Grumpy Crêpes Sprzedawca: najtrudniejsza praca w Kollwitzplatz

Grumpy Crêpes Sprzedawca: najtrudniejsza praca w Kollwitzplatz

W świecie, który charakteryzuje się zgiełkiem nowych bogatych i turystów, byłby miejsce byłego sprzedawcy Currywurst. Tydzień po tygodniu stał na Kollwitzplatz w Berlinie i służył klientom z różnych warstw. Wśród nich także osobisty trener brandingu o rocznym dochodach 300 000 euro. Interakcje te doprowadziły do ​​jasnej hierarchii, w której sprzedawca postrzegał siebie jako podwładnego społecznego. Niemniej jednak pełne szacunku obchodzenie się z prawem personelu i Berlin House umożliwiło pewien opór.

Jako jeden z hotspotów zamożnych mieszkańców rynek w Kollwitzplatz był regularnie odwiedzany przez zamożnych mieszkańców Prenzlauer Berg. Tutaj znaleźli sposób na zanurzenie się w świecie konfrontacji z codziennymi dostawcami usług z dala od ich luksusowego życia codziennego.
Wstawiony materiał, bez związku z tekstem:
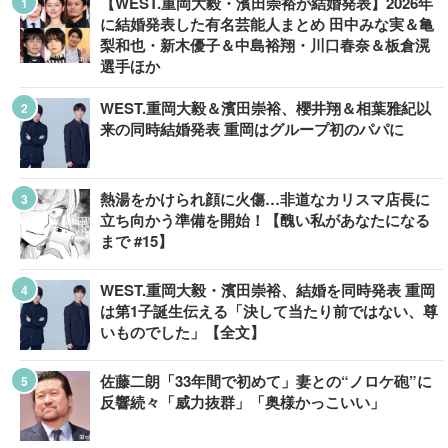
【WEST.重岡大毅・濱田崇裕が結婚発表】2026年
に結婚発表した有名芸能人まとめ 田中みな実＆亀
梨和也・新木優子＆中島裕翔・川口春奈＆板倉滉
選手ほか
WEST.重岡大毅＆濱田崇裕、櫻井翔＆相葉雅紀以
来の同時結婚発表 重岡はグループ初のパパに
熱湯をかけられ顔に火傷…非道なカリスマ店長に
立ち向かう準備を開始！【醜い私があなたになる
まで #15】
WEST.重岡大毅・濱田崇裕、結婚を同時発表 重岡
は第1子誕生伝える「決して当たり前ではない、尊
いものでした」【全文】
佐藤二朗「33年間で初めて」妻との“ノロケ砲”に
反響続々「威力抜群」「奥様かっこいい」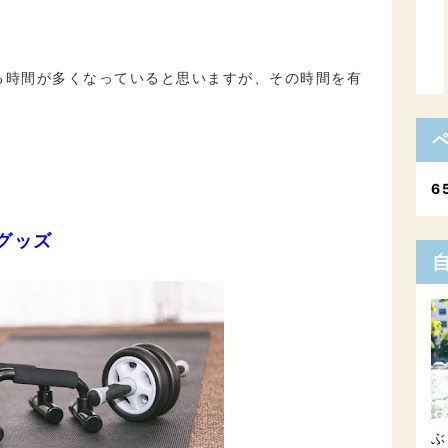
る時間が多くなっていると思いますが、その時間を有
6
グッズ
ぶ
Niemal wydawało się, że pracownikom w każdą sobotę polegało na tym, że pracownicy mówili swoją opinię - prawie jak gra dla tych, którzy wiedzą, że są postrzegani jako intruzowie w niegdyś fajnym mieście.
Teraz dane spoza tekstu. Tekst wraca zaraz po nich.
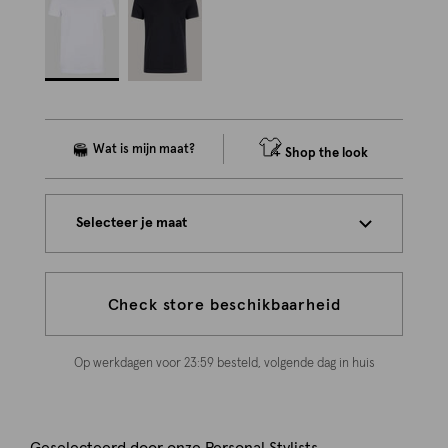
Shop the look
Selecteer je maat
Check store beschikbaarheid
Op werkdagen voor 23:59 besteld, volgende dag in huis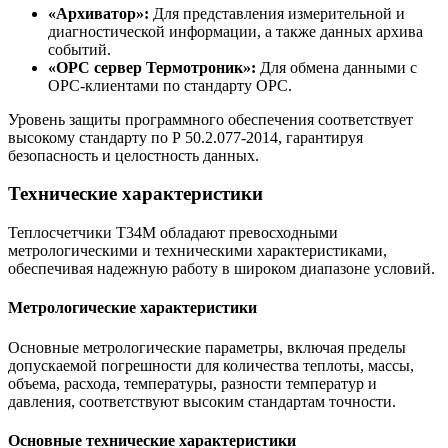
«Архиватор»:
Для представления измерительной и
диагностической информации, а также данных архива
событий.
«OPC сервер Термотроник»:
Для обмена данными с
OPC-клиентами по стандарту OPC.
Уровень защиты программного обеспечения соответствует
высокому стандарту по Р 50.2.077-2014, гарантируя
безопасность и целостность данных.
Технические характеристики
Теплосчетчики Т34М обладают превосходными
метрологическими и техническими характеристиками,
обеспечивая надежную работу в широком диапазоне условий.
Метрологические характеристики
Основные метрологические параметры, включая пределы
допускаемой погрешности для количества теплоты, массы,
объема, расхода, температуры, разности температур и
давления, соответствуют высоким стандартам точности.
Основные технические характеристики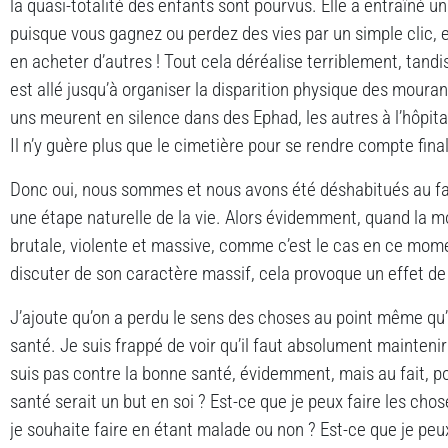
la quasi-totalité des enfants sont pourvus. Elle a entraîné un 
puisque vous gagnez ou perdez des vies par un simple clic, e
en acheter d’autres ! Tout cela déréalise terriblement, tan
est allé jusqu’à organiser la disparition physique des mourant
uns meurent en silence dans des Ephad, les autres à l’hôpita
Il n’y guère plus que le cimetière pour se rendre compte final
Donc oui, nous sommes et nous avons été déshabitués au f
une étape naturelle de la vie. Alors évidemment, quand la mo
brutale, violente et massive, comme c’est le cas en ce mome
discuter de son caractère massif, cela provoque un effet de s
J’ajoute qu’on a perdu le sens des choses au point même qu’o
santé. Je suis frappé de voir qu’il faut absolument mainteni
suis pas contre la bonne santé, évidemment, mais au fait, pou
santé serait un but en soi ? Est-ce que je peux faire les chos
je souhaite faire en étant malade ou non ? Est-ce que je peux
Były stojak na curry został zastąpiony przez zrzędliwego sprzedawcę naleśników, który służył tej samej klienteli. Jego nieustępliwe i sprawiedliwe gatunki przyciągały klientów z daleka, którzy chcieli cieszyć się doświadczeniem konfrontacji z jego ostrym tonem. Wydawało się, że sprzedawca nie stawiał arkusza przed ustami i otwarcie mówił o ich nieprzyjaznych nawykach.

Pomimo całej krytyki i konfrontacji Kollwitzplatz był miejscem gromadzenia i przyjemności dla wielu zamożnych mieszkańców. Tutaj byli w stanie oderwać się od stresującego życia codziennego, całkowicie zrelaksować się i obserwować swoje potomstwo, gdy grali w beztroskim beztrosku. Specjalne miejsce, w którym można doświadczyć hierarchii społeczeństwa i autentyczność berlińskiego stylu życia.